GSD with F#, or how I ported my blog to Jekyll

28 Aug 2016

One of the reasons I use F# so much is that it’s an awesome scripting language to Get Stuff Done. Case in point: this blog. I recently decided to switch from BlogEngine.NET to Jekyll, which meant porting over nearly 9 years of blog posts (about 300), extracting html-formatted content from SQL and converting it to markdown. After a couple of weeks of manual process, I realized that at the current cadence, it would take me about a year to complete, and that by then I would probably have lost my mind out of boredom. Time for some automation with F# scripts!

Automation Source: xkcd

My goal here was not to do anything fancy or elegant.

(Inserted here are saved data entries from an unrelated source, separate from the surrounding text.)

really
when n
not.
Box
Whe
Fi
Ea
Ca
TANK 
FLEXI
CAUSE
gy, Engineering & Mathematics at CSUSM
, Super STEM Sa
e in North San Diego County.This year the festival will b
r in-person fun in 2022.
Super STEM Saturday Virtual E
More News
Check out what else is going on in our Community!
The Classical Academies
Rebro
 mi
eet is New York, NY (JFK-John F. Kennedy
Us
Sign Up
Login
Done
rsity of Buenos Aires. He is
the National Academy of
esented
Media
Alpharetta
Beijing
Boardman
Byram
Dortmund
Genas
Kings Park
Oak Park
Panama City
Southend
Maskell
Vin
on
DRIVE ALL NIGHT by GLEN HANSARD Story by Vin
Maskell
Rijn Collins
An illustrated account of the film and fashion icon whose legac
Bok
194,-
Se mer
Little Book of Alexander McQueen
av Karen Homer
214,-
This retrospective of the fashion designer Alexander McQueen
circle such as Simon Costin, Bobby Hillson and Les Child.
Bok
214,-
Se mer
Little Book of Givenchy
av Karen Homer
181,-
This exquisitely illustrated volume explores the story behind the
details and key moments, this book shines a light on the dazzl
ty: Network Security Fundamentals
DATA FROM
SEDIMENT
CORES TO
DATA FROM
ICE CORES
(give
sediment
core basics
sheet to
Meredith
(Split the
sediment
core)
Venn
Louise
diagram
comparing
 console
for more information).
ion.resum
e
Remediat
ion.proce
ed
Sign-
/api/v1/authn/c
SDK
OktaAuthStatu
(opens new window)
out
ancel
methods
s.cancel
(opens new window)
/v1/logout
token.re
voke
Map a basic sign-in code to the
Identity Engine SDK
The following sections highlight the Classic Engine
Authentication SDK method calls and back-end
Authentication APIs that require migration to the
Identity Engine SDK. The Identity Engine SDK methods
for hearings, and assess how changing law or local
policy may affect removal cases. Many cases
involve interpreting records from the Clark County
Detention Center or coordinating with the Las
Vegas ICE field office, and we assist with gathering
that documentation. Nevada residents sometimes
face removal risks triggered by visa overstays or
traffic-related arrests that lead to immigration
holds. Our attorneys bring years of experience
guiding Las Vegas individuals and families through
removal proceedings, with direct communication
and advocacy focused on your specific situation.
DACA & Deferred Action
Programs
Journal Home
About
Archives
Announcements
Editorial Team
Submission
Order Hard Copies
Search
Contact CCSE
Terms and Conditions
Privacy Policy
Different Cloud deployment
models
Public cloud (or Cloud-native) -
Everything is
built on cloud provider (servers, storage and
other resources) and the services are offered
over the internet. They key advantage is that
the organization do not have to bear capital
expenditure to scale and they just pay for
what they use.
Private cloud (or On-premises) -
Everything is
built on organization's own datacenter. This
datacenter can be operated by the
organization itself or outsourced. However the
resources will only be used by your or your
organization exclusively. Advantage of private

I just wanted to get a dumb task over with, with minimum effort. Any code I would have to write would need to pass the following basic test: “will I be done faster with code, including the time it takes me to write it?”. In other words, quick-and-dirty hackery is perfectly OK; or, stated differently, don’t look for best practices in this post.

Extracting posts with the SQL Type Provider

First step: I need access to the data. All contents are stored in an antediluvian SQL Server instance somewhere on GoDaddy (don’t judge, we all have made some mistakes in our youth), so no luck using the shiny F# SQL Client - we’ll go for the F# SQL Provider instead.

All we need is a connection string:

#r "packages/sqlprovider/lib/fsharp.data.sqlprovider.dll"
open FSharp.Data.Sql

[<Literal>]
let connectionString = """Data Source=TOP-SECRET-CONNECTION-STRING"""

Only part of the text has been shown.